Most mortgage agreements place the primary legal responsibility for maintaining flood insurance on the borrower when a property is located in a mapped high-risk area. Federal guidance and the terms of government-backed loans mean that the lender enforces that requirement, and may step in if the borrower fails to maintain coverage.

Lender requirements and borrower responsibility

Federal agencies set clear expectations: the Federal Emergency Management Agency National Flood Insurance Program requires coverage for structures in Special Flood Hazard Areas, and the Consumer Financial Protection Bureau explains that federally regulated lenders must ensure that properties securing loans have adequate flood insurance when required. Agencies that back or insure mortgages—Federal Housing Administration, Department of Veterans Affairs, Fannie Mae, and Freddie Mac—include provisions that the borrower must buy and maintain a policy as a condition of the loan. When loans are sold into secondary markets, those program rules continue to govern acceptable collateral, so lenders require evidence of a policy at closing and often annually thereafter.

This allocation emerges from the lender’s interest in protecting collateral value and the lender’s legal exposure; without insurance, a damaging flood can wipe out the property equity that secures the loan, increasing default risk. In practice, the borrower writes the premium checks, but the lender enforces the rule and can impose remedies if coverage lapses.

Forced-placement insurance, escrow, and consequences

If a borrower fails to obtain or maintain required flood insurance, the lender typically purchases a policy on the borrower’s behalf—commonly called forced-place insurance—and charges the borrower for the premium and administrative costs. The Consumer Financial Protection Bureau highlights that forced-place policies are often more expensive and provide less favorable terms than policies the homeowner might obtain voluntarily. Many government-backed loans also require escrow accounts to collect insurance and tax payments, which shifts timing and visibility of cost but not ultimate payment responsibility to the borrower.
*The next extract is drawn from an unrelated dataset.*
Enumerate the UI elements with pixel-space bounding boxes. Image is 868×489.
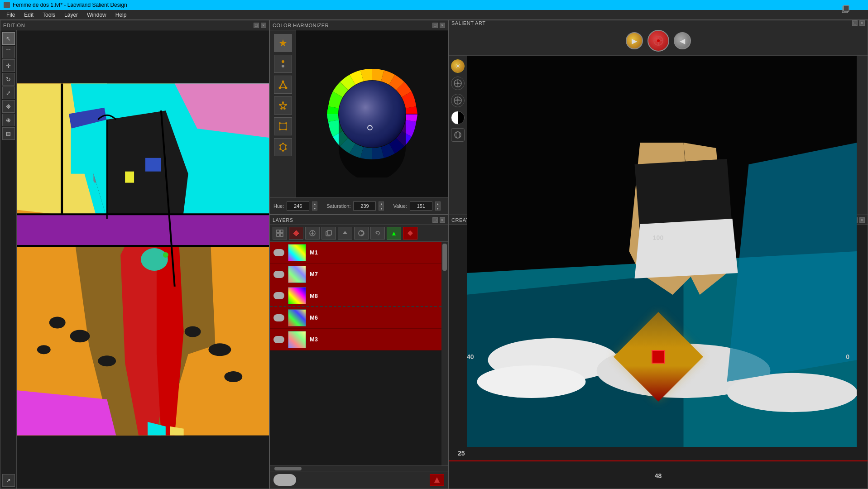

Consequences of nonpayment or lapses extend beyond higher premiums. Research by Kathleen Tierney at University of Colorado Boulder and Michael K. Lindell at Texas A&M University documents that flood events and insurance shortfalls disproportionately burden low-income and marginalized communities, contributing to longer recovery times and increased displacement. On a territorial level, coastal and riverine communities face rising exposure as climate change alters flood frequency and severity, which in turn pressures insurance markets and federal programs such as the NFIP created by FEMA.

Policy and affordability nuance

Congressional reforms to the National Flood Insurance Program and administrative rulemaking have changed premium structures and eligibility over time, affecting affordability and community resilience. Policymakers, lenders, and borrowers operate within a system where legal responsibility, economic capacity, and geographic risk intersect. For prospective homeowners, the practical takeaway is clear: mortgage agreements typically make the borrower financially responsible for flood insurance, while lenders enforce the requirement and can shift costs back to the borrower through escrow or forced-placement measures.